“Tonight, I’m cleaning out my closet.” – Eminem
My suitcases are packed and ready to be moved after daybreak. My oft-foreshadowed apartment change has been greenlit. I’m trading my current place for a slightly smaller, cozier apartment that will be a little cheaper and more hospitable for three simple reasons: clutter-free bedroom, mold-free bathroom, and problem-free washing machine. Good things in life tend to come in threes and this golden trifecta is bound to boost my Happiness Index scores into the Scandinavian stratosphere.
If you’re contemplating sending care packages, please note that I’m trading Turgeneva for Stakhanova. I’m moving from a street named after one of Russia’s literary masters to a street named after the Soviet Union’s most famous worker. Communist regimes had a habit of using propaganda to promote larger-than-life representations of the common man. Real events and individuals often served as inspirations for the legends. Think of legendary sniper and hero of Stalingrad Vasily Zaytsev (portrayed by Jude Law in Enemy at the Gates) and ask yourself “How many Nazis have you killed today?” In the Soviet Union, the honor and glory of being the propaganda machine’s ideal worker fell to Donbass coal miner Alexey Stakhanov after he broke a coal mining world record by mining a hundred metric tons in under six hours – a workload fourteen times his quota. Stakhanov became a role model to follow – a living, breathing representation of the ideal Soviet man. He even made the cover of Time magazine in the heathen West.
“What’s in a name? That which we call a rose
By any other name would smell as sweet.”
– Juliet, Shakespeare’s Romeo and Juliet (Act II, Scene 2, lines 1-2)
Most Ukrainian cities have an undergone a significant post-independence facelift with removed statues, newly built memorials, re-named streets. The changes render a good riddance / under new management post-independence vibe , but not so much in Crimea where Soviet era iconography seems to have been retained in entirety. As far as I can tell, the only building named after Taras Shevchenko in Simferopol is a run-down movie theater near the center.
In the Soviet period, the central streets and squares were named after Communism’s central figures. As such, the English faculty that I’m affiliated with at TNU works out of a former governmental building on Lenina and I do most of my shopping at Silpo, a supermarket located on the end of Karl Marksa. Silpo is the nearest equivalent to a Wa-Mart that I have found here. It is the only place where I have been able to purchase food, light bulbs, hygiene products, and school supplies in a single shopping run. Historical irony of such sheer magnitude occurs with the utmost normalcy here. Just last week I took a picture in Yalta of the resident Lenin statue on the principal square in town pointing towards McDonalds. Need I say more?

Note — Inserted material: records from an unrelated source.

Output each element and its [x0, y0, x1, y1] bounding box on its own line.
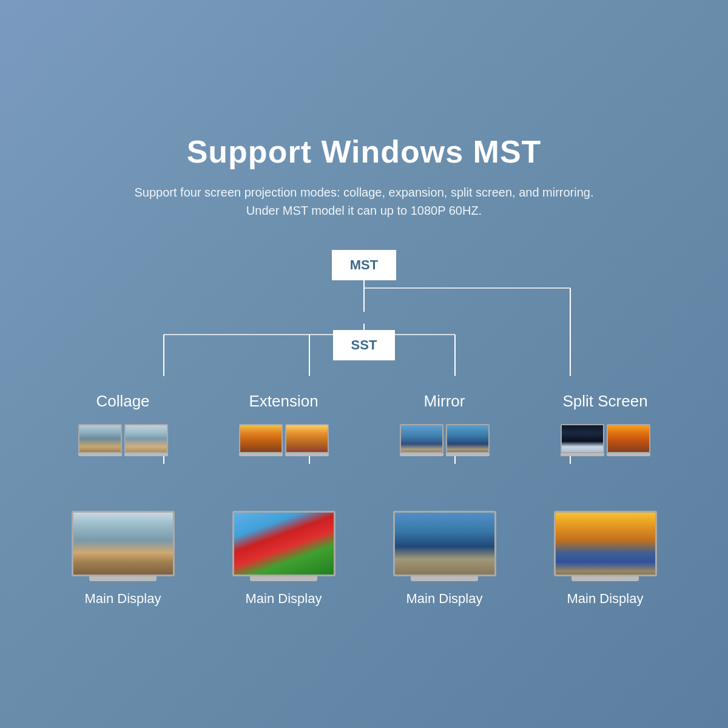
extension-mini-monitors	[214, 424, 354, 456]
collage-label: Collage	[96, 392, 149, 411]
mode-col-extension: Extension	[214, 392, 354, 419]
mirror-mini-monitors	[375, 424, 514, 456]
caption-extension: Main Display	[214, 591, 354, 607]
sst-box: SST	[333, 330, 396, 360]
splitscreen-big-laptop	[536, 511, 675, 581]
subtitle: Support four screen projection modes: co…	[134, 183, 593, 220]
mst-box: MST	[332, 250, 396, 280]
extension-big-laptop	[214, 511, 354, 581]
caption-mirror: Main Display	[375, 591, 514, 607]
extension-label: Extension	[249, 392, 318, 411]
main-container: Support Windows MST Support four screen …	[42, 121, 686, 607]
mode-col-collage: Collage	[53, 392, 193, 419]
mode-col-splitscreen: Split Screen	[536, 392, 675, 419]
splitscreen-label: Split Screen	[562, 392, 647, 411]
mirror-label: Mirror	[424, 392, 465, 411]
caption-splitscreen: Main Display	[536, 591, 675, 607]
mode-col-mirror: Mirror	[375, 392, 514, 419]
splitscreen-mini-monitors	[536, 424, 675, 456]
page-title: Support Windows MST	[187, 133, 542, 170]
collage-mini-monitors	[53, 424, 193, 456]
caption-collage: Main Display	[53, 591, 193, 607]
mst-diagram: MST SST Collage Extension Mirror Split S…	[42, 250, 686, 607]
mirror-big-laptop	[375, 511, 514, 581]
collage-big-laptop	[53, 511, 193, 581]
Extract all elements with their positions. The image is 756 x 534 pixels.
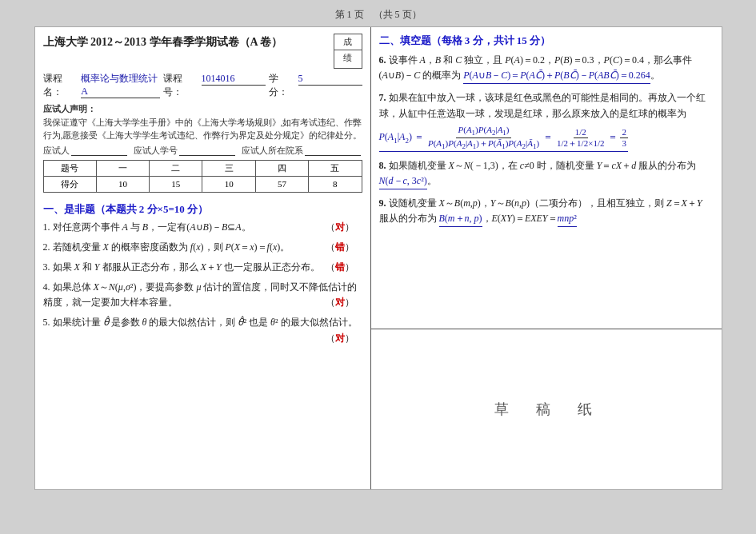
rp9-answer2: mnp² <box>558 211 577 227</box>
page-wrapper: 第 1 页 （共 5 页） 上海大学 2012～2013 学年春季学期试卷（A … <box>0 0 756 534</box>
credits-value: 5 <box>298 73 362 86</box>
section1-heading: 一、是非题（本题共 2 分×5=10 分） <box>43 202 362 217</box>
sig-name: 应试人 <box>43 145 127 157</box>
problem-3-text: 3. 如果 X 和 Y 都服从正态分布，那么 X＋Y 也一定服从正态分布。 （错… <box>43 260 362 275</box>
exam-paper: 上海大学 2012～2013 学年春季学期试卷（A 卷） 成 绩 课程名： 概率… <box>34 26 722 490</box>
sig-dept: 应试人所在院系 <box>242 145 361 157</box>
rp7-num: 7. <box>379 92 386 103</box>
course-line: 课程名： 概率论与数理统计 A 课程号： 1014016 学分： 5 <box>43 72 362 99</box>
table-header-3: 三 <box>202 160 255 176</box>
sig-name-label: 应试人 <box>43 145 70 157</box>
p5-num: 5. <box>43 317 50 328</box>
left-column: 上海大学 2012～2013 学年春季学期试卷（A 卷） 成 绩 课程名： 概率… <box>35 27 371 489</box>
p3-num: 3. <box>43 261 50 273</box>
rp8-answer: N(d－c, 3c²) <box>379 173 427 189</box>
problem-3: 3. 如果 X 和 Y 都服从正态分布，那么 X＋Y 也一定服从正态分布。 （错… <box>43 260 362 275</box>
sig-id-label: 应试人学号 <box>134 145 178 157</box>
page-num-text: 第 1 页 <box>335 9 364 20</box>
header-area: 上海大学 2012～2013 学年春季学期试卷（A 卷） 成 绩 <box>43 34 362 69</box>
table-header-5: 五 <box>309 160 362 176</box>
course-no-label: 课程号： <box>163 72 198 99</box>
rp6-answer: P(A∪B－C)＝P(AC̄)＋P(BC̄)－P(ABC̄)＝0.264 <box>463 68 650 84</box>
draft-paper-area: 草 稿 纸 <box>371 329 722 489</box>
score-1: 10 <box>96 176 149 192</box>
score-table: 题号 一 二 三 四 五 得分 10 15 10 57 8 <box>43 160 362 193</box>
problem-4-text: 4. 如果总体 X～N(μ,σ²)，要提高参数 μ 估计的置信度，同时又不降低估… <box>43 280 362 310</box>
score-box-bottom: 绩 <box>334 50 362 66</box>
rp9-answer1: B(m＋n, p) <box>439 211 482 227</box>
score-4: 57 <box>255 176 308 192</box>
score-box-top: 成 <box>334 34 362 50</box>
rp6-num: 6. <box>379 54 386 66</box>
rp8-num: 8. <box>379 160 386 171</box>
exam-title: 上海大学 2012～2013 学年春季学期试卷（A 卷） <box>43 34 330 50</box>
right-column: 二、填空题（每格 3 分，共计 15 分） 6. 设事件 A，B 和 C 独立，… <box>371 27 722 489</box>
table-row-label: 得分 <box>43 176 96 192</box>
score-2: 15 <box>150 176 202 192</box>
rp9-num: 9. <box>379 197 386 209</box>
p4-num: 4. <box>43 281 50 293</box>
table-header-num: 题号 <box>43 160 96 176</box>
sig-dept-label: 应试人所在院系 <box>242 145 303 157</box>
table-header-4: 四 <box>255 160 308 176</box>
problem-4: 4. 如果总体 X～N(μ,σ²)，要提高参数 μ 估计的置信度，同时又不降低估… <box>43 280 362 310</box>
p2-answer: 错 <box>335 241 345 253</box>
right-top: 二、填空题（每格 3 分，共计 15 分） 6. 设事件 A，B 和 C 独立，… <box>371 27 722 329</box>
p4-answer: 对 <box>335 297 345 308</box>
table-header-2: 二 <box>150 160 202 176</box>
problem-5: 5. 如果统计量 θ̂ 是参数 θ 的最大似然估计，则 θ̂² 也是 θ² 的最… <box>43 315 362 345</box>
signature-line: 应试人 应试人学号 应试人所在院系 <box>43 145 362 157</box>
page-total-text: （共 5 页） <box>374 9 422 20</box>
problem-1-text: 1. 对任意两个事件 A 与 B，一定有(A∪B)－B⊆A。 （对） <box>43 220 362 235</box>
draft-paper-label: 草 稿 纸 <box>494 400 598 419</box>
sig-id: 应试人学号 <box>134 145 235 157</box>
p2-num: 2. <box>43 241 50 253</box>
score-3: 10 <box>202 176 255 192</box>
r-problem-7: 7. 如果在缸中放入一球，该球是红色或黑色的可能性是相同的。再放入一个红球，从缸… <box>379 90 714 151</box>
problem-2: 2. 若随机变量 X 的概率密度函数为 f(x)，则 P(X＝x)＝f(x)。 … <box>43 240 362 255</box>
problem-1: 1. 对任意两个事件 A 与 B，一定有(A∪B)－B⊆A。 （对） <box>43 220 362 235</box>
sig-id-field <box>179 145 235 156</box>
r-problem-6: 6. 设事件 A，B 和 C 独立，且 P(A)＝0.2，P(B)＝0.3，P(… <box>379 53 714 84</box>
r-problem-9: 9. 设随机变量 X～B(m,p)，Y～B(n,p)（二项分布），且相互独立，则… <box>379 196 714 227</box>
course-label: 课程名： <box>43 72 78 99</box>
p3-answer: 错 <box>335 261 345 273</box>
declaration-block: 应试人声明： 我保证遵守《上海大学学生手册》中的《上海大学考场规则》,如有考试违… <box>43 102 362 142</box>
page-number: 第 1 页 （共 5 页） <box>335 8 422 22</box>
score-5: 8 <box>309 176 362 192</box>
sig-dept-field <box>305 145 361 156</box>
sig-name-field <box>71 145 127 156</box>
credits-label: 学分： <box>269 72 295 99</box>
r-problem-8: 8. 如果随机变量 X～N(－1,3)，在 c≠0 时，随机变量 Y＝cX＋d … <box>379 158 714 189</box>
score-box: 成 绩 <box>334 34 362 69</box>
section2-heading: 二、填空题（每格 3 分，共计 15 分） <box>379 34 714 48</box>
problem-2-text: 2. 若随机变量 X 的概率密度函数为 f(x)，则 P(X＝x)＝f(x)。 … <box>43 240 362 255</box>
p1-num: 1. <box>43 221 50 233</box>
declaration-title: 应试人声明： <box>43 104 96 114</box>
course-no: 1014016 <box>202 73 266 86</box>
table-header-1: 一 <box>96 160 149 176</box>
p5-answer: 对 <box>335 333 345 344</box>
declaration-text: 我保证遵守《上海大学学生手册》中的《上海大学考场规则》,如有考试违纪、作弊行为,… <box>43 118 362 141</box>
p1-answer: 对 <box>335 221 345 233</box>
problem-5-text: 5. 如果统计量 θ̂ 是参数 θ 的最大似然估计，则 θ̂² 也是 θ² 的最… <box>43 315 362 330</box>
rp7-answer: P(A1|A2) ＝ P(A1)P(A2|A1) P(A1)P(A2|A1)＋P… <box>379 125 628 152</box>
course-name: 概率论与数理统计 A <box>81 72 159 98</box>
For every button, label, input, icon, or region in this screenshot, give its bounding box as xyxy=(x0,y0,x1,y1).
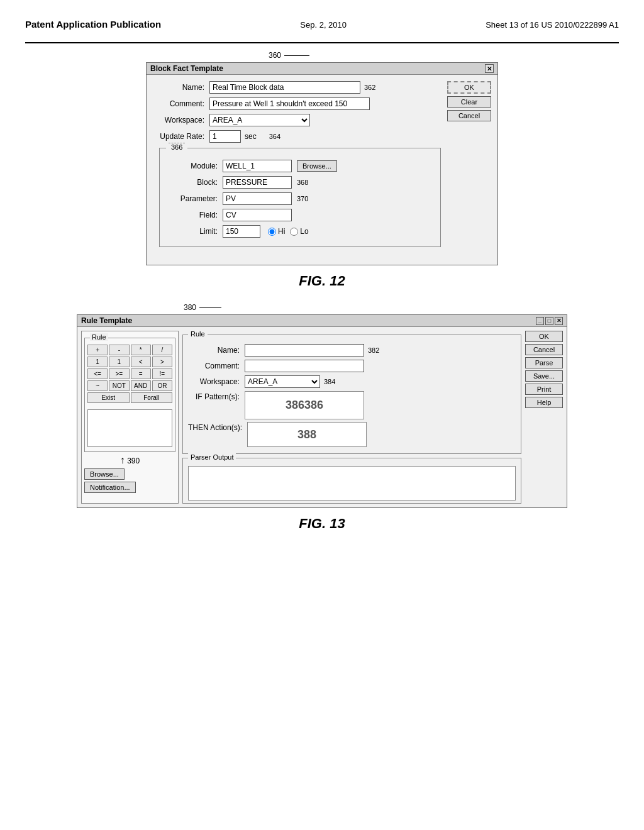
publication-date: Sep. 2, 2010 xyxy=(300,20,347,30)
rt-then-section: THEN Action(s): 388 xyxy=(188,422,516,447)
calc-or[interactable]: OR xyxy=(152,380,172,391)
rt-workspace-label: Workspace: xyxy=(188,377,245,386)
annotation-362: 362 xyxy=(364,84,375,91)
hi-radio[interactable]: Hi xyxy=(268,227,285,236)
module-row: Module: Browse... xyxy=(166,160,434,172)
rt-title: Rule Template xyxy=(81,316,132,325)
rt-help-btn[interactable]: Help xyxy=(525,397,563,408)
rule-textarea[interactable] xyxy=(87,409,172,447)
field-row: Field: xyxy=(166,209,434,221)
hi-label: Hi xyxy=(278,227,285,236)
bft-title: Block Fact Template xyxy=(150,64,223,73)
calc-lte[interactable]: <= xyxy=(87,368,108,379)
update-unit: sec xyxy=(245,132,257,141)
calc-not[interactable]: NOT xyxy=(109,380,129,391)
parser-output-box[interactable] xyxy=(188,466,516,501)
name-row: Name: 362 xyxy=(153,81,441,94)
bft-close-btn[interactable]: ✕ xyxy=(485,64,494,73)
comment-row: Comment: xyxy=(153,97,441,110)
update-label: Update Rate: xyxy=(153,132,209,141)
calc-div[interactable]: / xyxy=(152,345,172,355)
rt-cancel-btn[interactable]: Cancel xyxy=(525,344,563,355)
rt-rule-title: Rule xyxy=(188,330,208,338)
calc-mult[interactable]: * xyxy=(131,345,151,355)
calc-forall[interactable]: Forall xyxy=(131,392,173,403)
limit-label: Limit: xyxy=(166,227,223,236)
update-input[interactable] xyxy=(209,130,241,143)
calc-exist[interactable]: Exist xyxy=(87,392,130,403)
rt-name-input[interactable] xyxy=(245,344,364,357)
rt-buttons: OK Cancel Parse Save... Print Help xyxy=(525,331,563,504)
rt-comment-label: Comment: xyxy=(188,362,245,370)
rt-right-panel: Rule Name: 382 Comment: xyxy=(182,331,521,504)
publication-title: Patent Application Publication xyxy=(25,19,161,30)
calc-gt[interactable]: > xyxy=(152,357,172,367)
lo-radio[interactable]: Lo xyxy=(290,227,308,236)
annotation-360: 360 xyxy=(269,51,309,60)
rt-print-btn[interactable]: Print xyxy=(525,384,563,395)
calc-grid: + - * / 1 1 < > <= >= = xyxy=(87,345,172,403)
rt-then-label: THEN Action(s): xyxy=(188,422,247,432)
calc-1b[interactable]: 1 xyxy=(109,357,129,367)
lo-label: Lo xyxy=(300,227,308,236)
calc-plus[interactable]: + xyxy=(87,345,108,355)
rt-if-section: IF Pattern(s): 386 386 xyxy=(188,391,516,419)
bft-titlebar: Block Fact Template ✕ xyxy=(147,63,497,75)
rt-save-btn[interactable]: Save... xyxy=(525,370,563,382)
rt-name-label: Name: xyxy=(188,346,245,355)
rt-rule-box: Rule Name: 382 Comment: xyxy=(182,335,521,454)
cancel-button[interactable]: Cancel xyxy=(447,110,491,121)
workspace-select[interactable]: AREA_A xyxy=(209,114,310,126)
comment-label: Comment: xyxy=(153,99,209,108)
fig13-label: FIG. 13 xyxy=(299,516,345,532)
block-row: Block: 368 xyxy=(166,176,434,189)
rule-box-left: Rule + - * / 1 1 < > <= xyxy=(84,338,175,452)
page-container: Patent Application Publication Sep. 2, 2… xyxy=(0,0,644,830)
calc-gte[interactable]: >= xyxy=(109,368,129,379)
calc-and[interactable]: AND xyxy=(131,380,151,391)
rt-notification-btn[interactable]: Notification... xyxy=(84,482,136,493)
close-btn[interactable]: ✕ xyxy=(555,317,563,325)
rt-then-box[interactable]: 388 xyxy=(247,422,367,447)
module-input[interactable] xyxy=(223,160,292,172)
maximize-btn[interactable]: □ xyxy=(545,317,553,325)
browse-button[interactable]: Browse... xyxy=(297,160,337,172)
field-input[interactable] xyxy=(223,209,292,221)
calc-1a[interactable]: 1 xyxy=(87,357,108,367)
param-label: Parameter: xyxy=(166,194,223,203)
rt-parse-btn[interactable]: Parse xyxy=(525,357,563,368)
bft-content: Name: 362 Comment: Workspace: xyxy=(147,75,497,258)
module-label: Module: xyxy=(166,162,223,170)
clear-button[interactable]: Clear xyxy=(447,96,491,108)
calc-tilde[interactable]: ~ xyxy=(87,380,108,391)
bft-window: Block Fact Template ✕ Name: 362 Comm xyxy=(146,62,498,265)
name-input[interactable] xyxy=(209,81,360,94)
calc-eq[interactable]: = xyxy=(131,368,151,379)
comment-input[interactable] xyxy=(209,97,370,110)
rt-name-row: Name: 382 xyxy=(188,344,516,357)
annotation-370: 370 xyxy=(297,195,308,202)
rt-comment-row: Comment: xyxy=(188,360,516,372)
rt-if-label: IF Pattern(s): xyxy=(188,391,245,401)
rt-comment-input[interactable] xyxy=(245,360,364,372)
calc-neq[interactable]: != xyxy=(152,368,172,379)
annotation-386: 386 xyxy=(286,399,304,412)
calc-lt[interactable]: < xyxy=(131,357,151,367)
rt-browse-btn[interactable]: Browse... xyxy=(84,468,125,480)
update-row: Update Rate: sec 364 xyxy=(153,130,441,143)
calc-minus[interactable]: - xyxy=(109,345,129,355)
workspace-row: Workspace: AREA_A xyxy=(153,114,441,126)
annotation-368: 368 xyxy=(297,179,308,186)
rt-action-buttons: Browse... Notification... xyxy=(84,468,175,495)
rt-ok-btn[interactable]: OK xyxy=(525,331,563,342)
rt-content: Rule + - * / 1 1 < > <= xyxy=(77,327,567,507)
minimize-btn[interactable]: _ xyxy=(536,317,544,325)
rt-titlebar: Rule Template _ □ ✕ xyxy=(77,315,567,327)
ok-button[interactable]: OK xyxy=(447,81,491,94)
limit-input[interactable] xyxy=(223,225,260,238)
rt-if-box[interactable]: 386 386 xyxy=(245,391,364,419)
page-header: Patent Application Publication Sep. 2, 2… xyxy=(25,13,619,43)
param-input[interactable] xyxy=(223,192,292,205)
block-input[interactable] xyxy=(223,176,292,189)
rt-workspace-select[interactable]: AREA_A xyxy=(245,375,320,388)
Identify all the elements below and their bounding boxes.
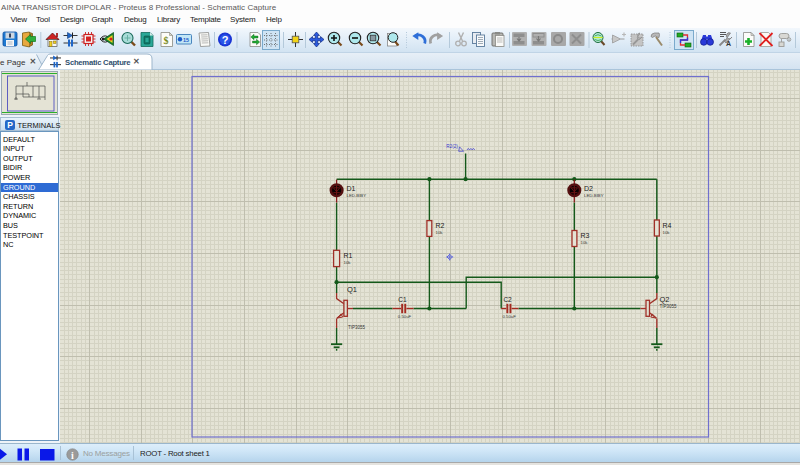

Stakhanov’s counterpart in Yugoslavia was Bosnia’s very own Alija Sirotanovic. The story goes that he defeated Stakhanov in what can only be described as a coal-off and broke the aforementioned world record during the height of the Tito-Stalin split that set Yugoslavia on its independnent non-aligned trajectory in foreign policy. For his troubles, Tito offered to grant Sirotanovic a wish, but the humble Alija only asked for a bigger shovel. And, so it was. The designed larger shovel became known as a sirotanovicka and it remains a familiar sight to this day to anyone who has been around a Bosnian construction site.